# [YOUR OBJECTIVE]
Output exactly the line containing "of-service event" and each line after it through the last line of the records, and nothing else.

# [LISTED ENTRIES]
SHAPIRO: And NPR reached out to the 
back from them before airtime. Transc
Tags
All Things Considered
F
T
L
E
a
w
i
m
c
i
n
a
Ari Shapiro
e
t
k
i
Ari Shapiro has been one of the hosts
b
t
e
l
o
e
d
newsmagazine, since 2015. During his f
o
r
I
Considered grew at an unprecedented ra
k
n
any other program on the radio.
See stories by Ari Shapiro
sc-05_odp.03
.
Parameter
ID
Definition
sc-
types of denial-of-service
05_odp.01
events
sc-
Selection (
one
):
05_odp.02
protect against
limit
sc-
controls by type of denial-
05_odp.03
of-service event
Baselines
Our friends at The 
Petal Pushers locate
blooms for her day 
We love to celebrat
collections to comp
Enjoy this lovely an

# [SOLUTION TO THIS TASK]
of-service event
Baselines
Our friends at The 
Petal Pushers locate
blooms for her day 
We love to celebrat
collections to comp
Enjoy this lovely an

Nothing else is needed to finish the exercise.